Interactive conversation during testing:

The other item that proves to be valuable here is the ability to chat with the any of the agents in real time. This proves useful for CTFs (Capture the Flags), where it may need additional context. I’m also developing specifically formatted CTF capabilities. And in initial testing against some Easy TryHackMe boxes, it was able to nail it. I also had some Security Operations guys throw me some CTF containers, and it nailed each one.

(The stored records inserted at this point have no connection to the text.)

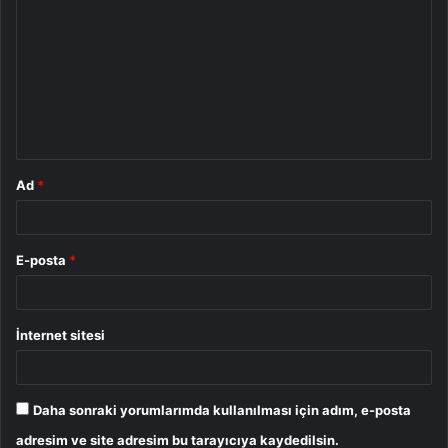
o
r
u
m
*
Ad
*
E-posta
*
İnternet sitesi
Daha sonraki yorumlarımda kullanılması için adım, e-posta
adresim ve site adresim bu tarayıcıya kaydedilsin.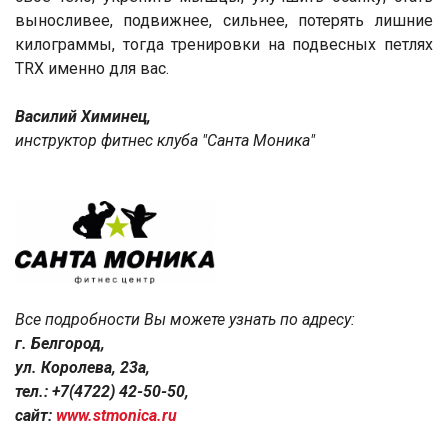
выносливее, подвижнее, сильнее, потерять лишние
килограммы, тогда тренировки на подвесных петлях
TRX именно для вас.
Василий Химинец,
инструктор фитнес клуба "Санта Моника"
Все подробности Вы можете узнать по адресу:
г. Белгород,
ул. Королева, 23а,
тел.: +7(4722) 42-50-50,
сайт:
www.stmonica.ru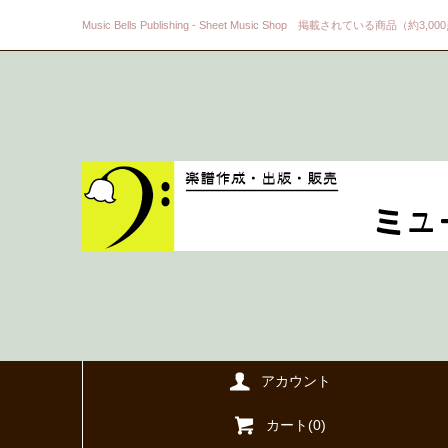
Music Bells Publishing - Sheet Music Shop 掲載されている商品（約3,0
アカウント
カート(
0
)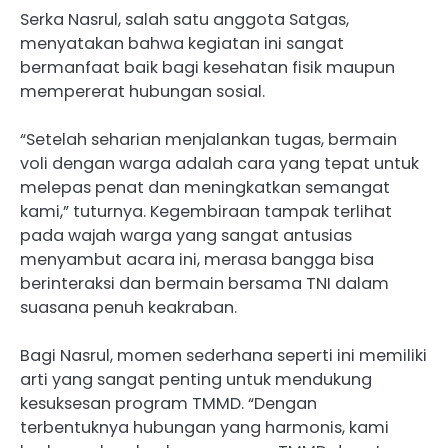
Serka Nasrul, salah satu anggota Satgas,
menyatakan bahwa kegiatan ini sangat
bermanfaat baik bagi kesehatan fisik maupun
mempererat hubungan sosial.
“Setelah seharian menjalankan tugas, bermain
voli dengan warga adalah cara yang tepat untuk
melepas penat dan meningkatkan semangat
kami,” tuturnya. Kegembiraan tampak terlihat
pada wajah warga yang sangat antusias
menyambut acara ini, merasa bangga bisa
berinteraksi dan bermain bersama TNI dalam
suasana penuh keakraban.
Bagi Nasrul, momen sederhana seperti ini memiliki
arti yang sangat penting untuk mendukung
kesuksesan program TMMD. “Dengan
terbentuknya hubungan yang harmonis, kami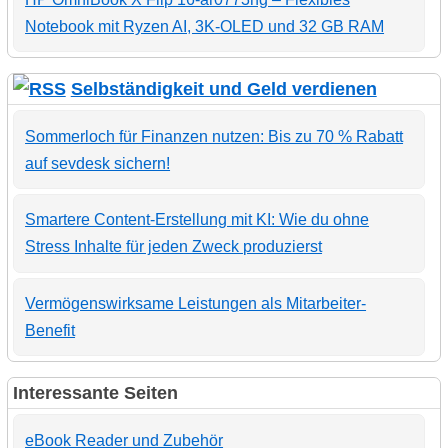
Notebook mit Ryzen AI, 3K-OLED und 32 GB RAM
Selbständigkeit und Geld verdienen
Sommerloch für Finanzen nutzen: Bis zu 70 % Rabatt
auf sevdesk sichern!
Smartere Content-Erstellung mit KI: Wie du ohne
Stress Inhalte für jeden Zweck produzierst
Vermögenswirksame Leistungen als Mitarbeiter-
Benefit
Interessante Seiten
eBook Reader und Zubehör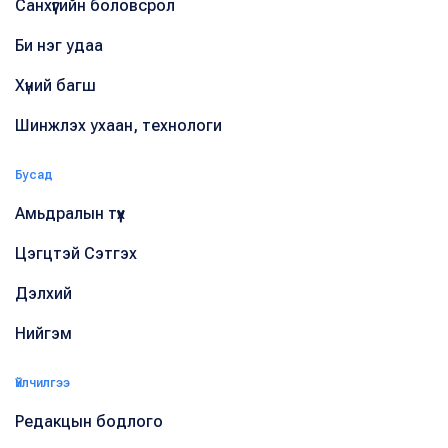
Санхүүгийн боловсрол
Би нэг удаа
Хүний багш
Шинжлэх ухаан, технологи
Бусад
Амьдралын түүх
Цэгцтэй Сэтгэх
Дэлхий
Нийгэм
Үйлчилгээ
Редакцын бодлого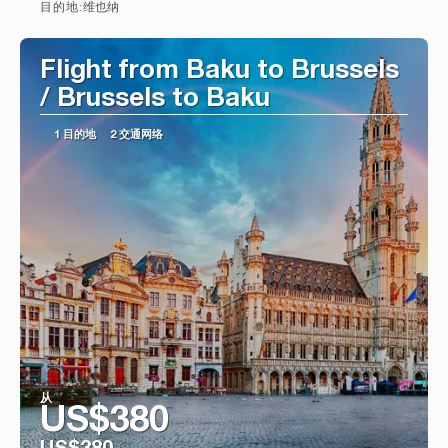
维也纳
目的地:
看到
Flight from Baku to Brussels
/ Brussels to Baku
1 目的地
2 交通网络
从
US$380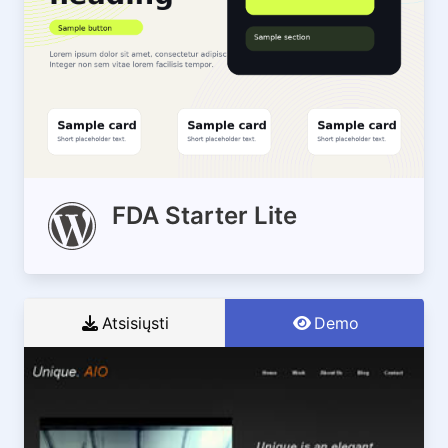
FDA Starter Lite
Atsisiųsti
Demo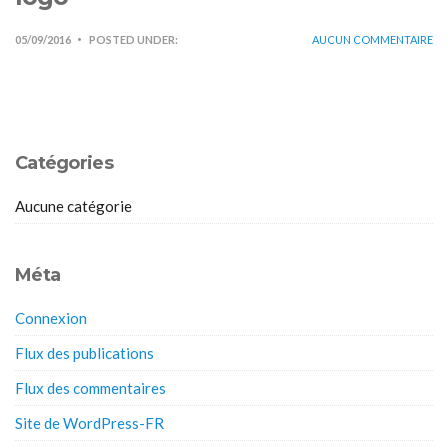
05/09/2016
POSTED UNDER:
AUCUN COMMENTAIRE
Catégories
Aucune catégorie
Méta
Connexion
Flux des publications
Flux des commentaires
Site de WordPress-FR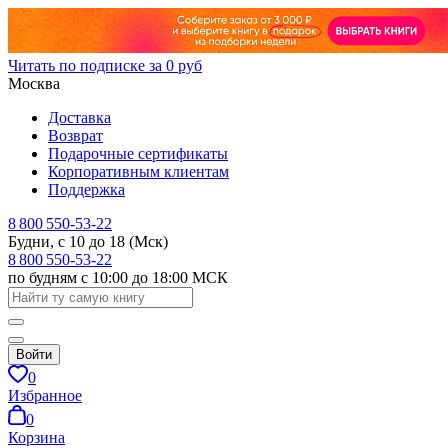
Читать по подписке за 0 руб
Москва
Доставка
Возврат
Подарочные сертификаты
Корпоративным клиентам
Поддержка
8 800 550-53-22
Будни, с 10 до 18 (Мск)
8 800 550-53-22
по будням с 10:00 до 18:00 МСК
Войти
0
Избранное
0
Корзина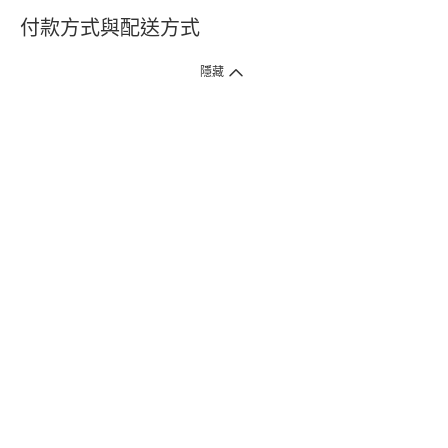
付款方式與配送方式
隱藏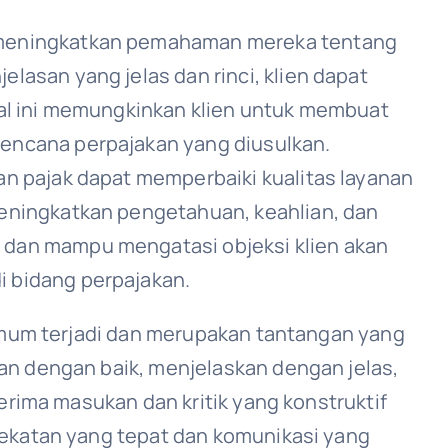
u meningkatkan pemahaman mereka tentang
lasan yang jelas dan rinci, klien dapat
Hal ini memungkinkan klien untuk membuat
rencana perpajakan yang diusulkan.
an pajak dapat memperbaiki kualitas layanan
meningkatkan pengetahuan, keahlian, dan
 dan mampu mengatasi objeksi klien akan
i bidang perpajakan.
 umum terjadi dan merupakan tantangan yang
an dengan baik, menjelaskan dengan jelas,
erima masukan dan kritik yang konstruktif
dekatan yang tepat dan komunikasi yang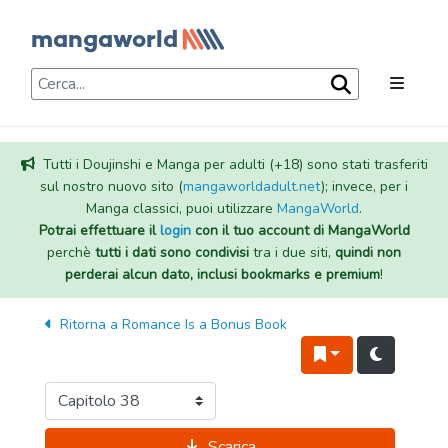
Tutti i Doujinshi e Manga per adulti (+18) sono stati trasferiti
sul nostro nuovo sito (
mangaworldadult.net
); invece, per i
Manga classici, puoi utilizzare
MangaWorld
.
Potrai effettuare il
login
con il tuo account di MangaWorld
perchè
tutti i dati sono condivisi
tra i due siti,
quindi non
perderai alcun dato, inclusi bookmarks e premium
!
Ritorna a
Romance Is a Bonus Book
Scarica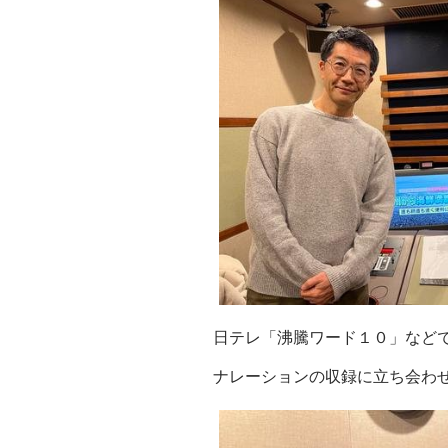
日テレ「沸騰ワード１０」など
ナレーションの収録に立ち会わ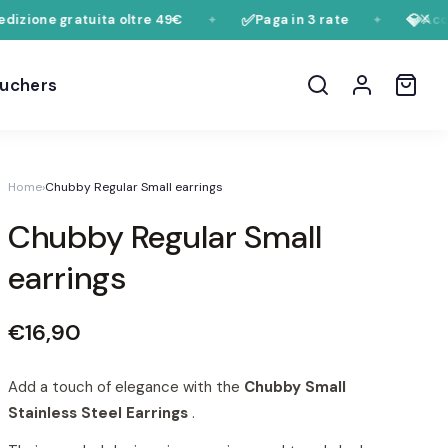
✅
💎
izione gratuita oltre 49€
Paga in 3 rate
Accia
✦
✦
ouchers
Home
›
Chubby Regular Small earrings
Chubby Regular Small
earrings
€16,90
Add a touch of elegance with the
Chubby Small
Stainless Steel Earrings
.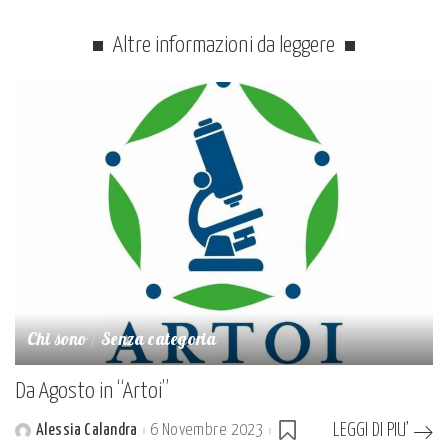
Altre informazioni da leggere
Chi sono
Senza categoria
Da Agosto in “Artoi”
LEGGI DI PIU’
Alessia Calandra
6 Novembre 2023
Posted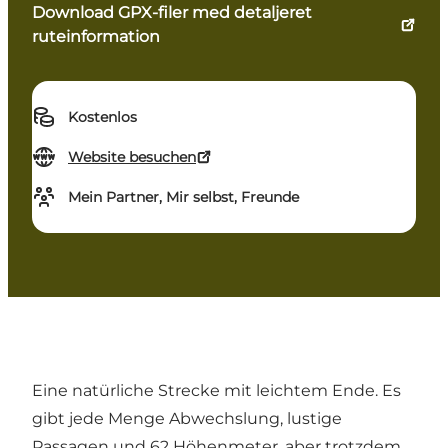
Download GPX-filer med detaljeret
ruteinformation
Kostenlos
Website besuchen
Mein Partner, Mir selbst, Freunde
Eine natürliche Strecke mit leichtem Ende. Es
gibt jede Menge Abwechslung, lustige
Passagen und 62 Höhenmeter, aber trotzdem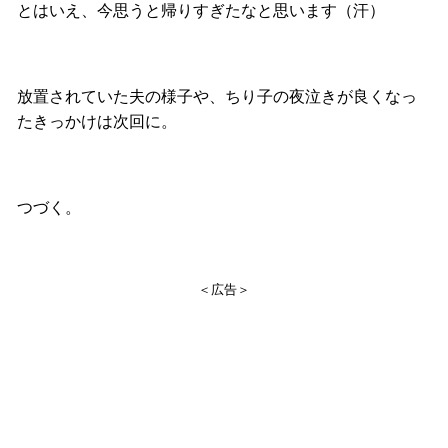
とはいえ、今思うと帰りすぎたなと思います（汗）
放置されていた夫の様子や、ちり子の夜泣きが良くなっ
たきっかけは次回に。
つづく。
＜広告＞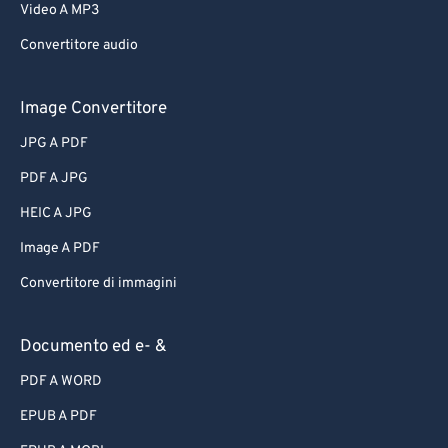
Video A MP3
Convertitore audio
Image Convertitore
JPG A PDF
PDF A JPG
HEIC A JPG
Image A PDF
Convertitore di immagini
Documento ed e- &
PDF A WORD
EPUB A PDF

The beauty of local development is being able to see behind the curtain. It isn’t just tokens sent and received, it’s data that allows your prompts to become more efficient, more aware of how it handles your context windows – On the Enterprise side of things, it directly allows one to develop in a way to keep costs as low as possible. The sampler chain, the context checkpoints, the prompt processing, all of it shines a light on how much usage is being generated based on what is being requested of the model

The use of AI agents offers a window into automation of almost anything you can dream up. It is already changing the game, and it will continue to do so as it iterates to become better. As a cybersecurity professional, to me this means the importance of introducing security guardrails across the entire AI stack – From the bare metal up to the command prompt. Truly fascinating times to be in the field.